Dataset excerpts
========================================================================
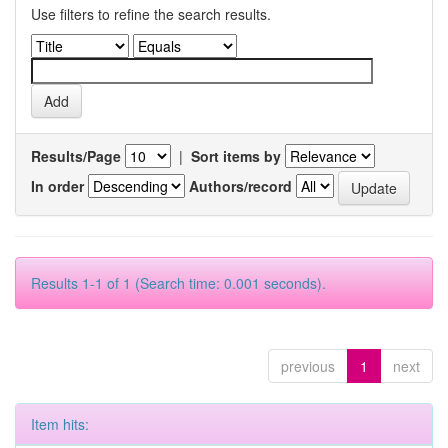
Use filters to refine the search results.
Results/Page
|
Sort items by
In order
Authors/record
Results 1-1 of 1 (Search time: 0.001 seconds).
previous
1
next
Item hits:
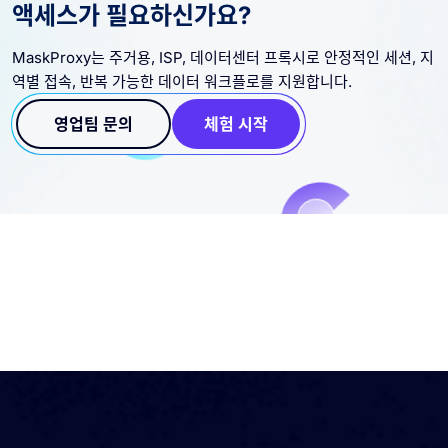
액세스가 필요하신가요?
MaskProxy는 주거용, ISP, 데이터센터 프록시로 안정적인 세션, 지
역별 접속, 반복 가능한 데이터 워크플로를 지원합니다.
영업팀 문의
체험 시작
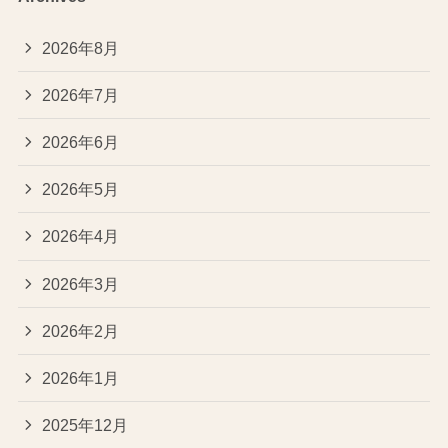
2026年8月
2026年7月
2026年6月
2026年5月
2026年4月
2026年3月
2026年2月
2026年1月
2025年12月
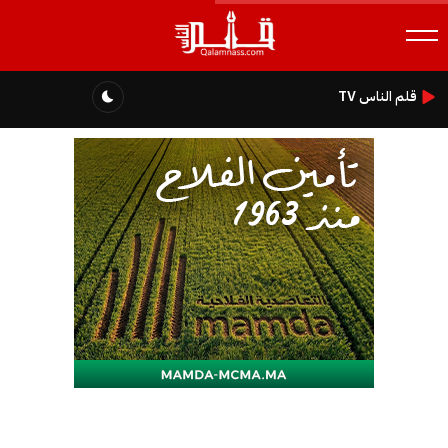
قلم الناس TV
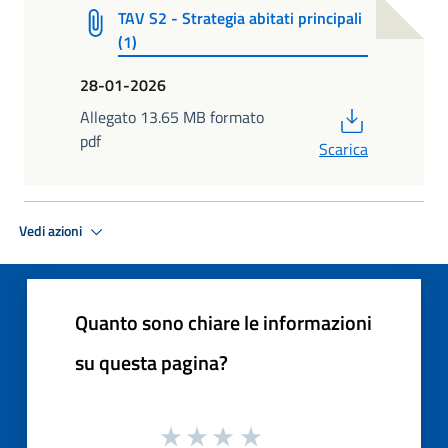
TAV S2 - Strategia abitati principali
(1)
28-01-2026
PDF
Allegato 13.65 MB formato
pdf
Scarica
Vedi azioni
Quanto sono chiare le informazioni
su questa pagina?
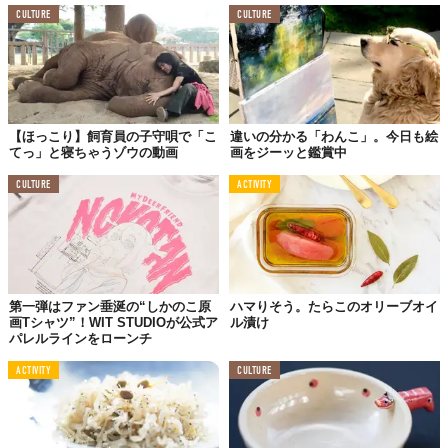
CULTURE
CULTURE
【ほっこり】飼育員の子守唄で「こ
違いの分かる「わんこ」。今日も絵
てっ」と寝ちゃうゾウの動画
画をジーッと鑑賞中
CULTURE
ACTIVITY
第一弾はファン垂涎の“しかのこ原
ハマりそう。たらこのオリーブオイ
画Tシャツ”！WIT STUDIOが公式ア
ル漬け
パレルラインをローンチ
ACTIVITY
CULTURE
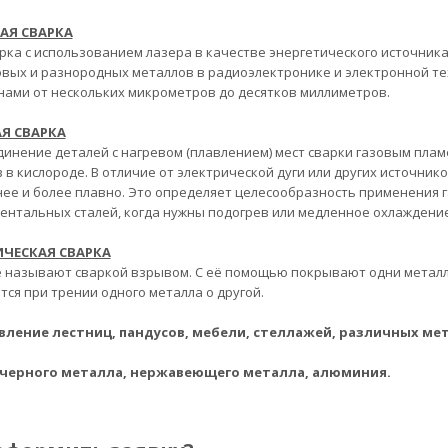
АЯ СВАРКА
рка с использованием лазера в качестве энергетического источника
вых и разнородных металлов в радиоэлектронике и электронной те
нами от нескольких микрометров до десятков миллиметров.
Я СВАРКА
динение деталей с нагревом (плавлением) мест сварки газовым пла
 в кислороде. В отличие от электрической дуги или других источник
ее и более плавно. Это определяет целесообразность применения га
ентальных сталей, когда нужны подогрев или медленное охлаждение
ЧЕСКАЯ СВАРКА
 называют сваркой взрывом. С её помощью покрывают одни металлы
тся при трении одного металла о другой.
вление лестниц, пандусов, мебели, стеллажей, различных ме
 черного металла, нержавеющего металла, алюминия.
========================================================================
- [EXERCISE BRIEF]: Nothing but the pictures should be left out when the records are retyped exactly.

- [RESPONSE AREA]:
Use filters to refine the search results.
Results/Page
|
Sort items by
In order
Authors/record
Results 1-1 of 1 (Search time: 0.001 seconds).
previous
1
next
Item hits:
액세스가 필요하신가요?
MaskProxy는 주거용, ISP, 데이터센터 프록시로 안정적인 세션, 지
역별 접속, 반복 가능한 데이터 워크플로를 지원합니다.
영업팀 문의
체험 시작
2026年8月
2026年7月
2026年6月
2026年5月
2026年4月
2026年3月
2026年2月
2026年1月
2025年12月
قلم الناس TV
TAV S2 - Strategia abitati principali
(1)
28-01-2026
PDF
Allegato 13.65 MB formato
pdf
Scarica
Vedi azioni
Quanto sono chiare le informazioni
su questa pagina?
CULTURE
CULTURE
【ほっこり】飼育員の子守唄で「こ
違いの分かる「わんこ」。今日も絵
てっ」と寝ちゃうゾウの動画
画をジーッと鑑賞中
CULTURE
ACTIVITY
第一弾はファン垂涎の“しかのこ原
ハマりそう。たらこのオリーブオイ
画Tシャツ”！WIT STUDIOが公式ア
ル漬け
パレルラインをローンチ
ACTIVITY
CULTURE
АЯ СВАРКА
рка с использованием лазера в качестве энергетического источника
вых и разнородных металлов в радиоэлектронике и электронной те
нами от нескольких микрометров до десятков миллиметров.
Я СВАРКА
динение деталей с нагревом (плавлением) мест сварки газовым пла
 в кислороде. В отличие от электрической дуги или других источник
ее и более плавно. Это определяет целесообразность применения га
ентальных сталей, когда нужны подогрев или медленное охлаждение
ЧЕСКАЯ СВАРКА
 называют сваркой взрывом. С её помощью покрывают одни металлы
тся при трении одного металла о другой.
вление лестниц, пандусов, мебели, стеллажей, различных ме
 черного металла, нержавеющего металла, алюминия.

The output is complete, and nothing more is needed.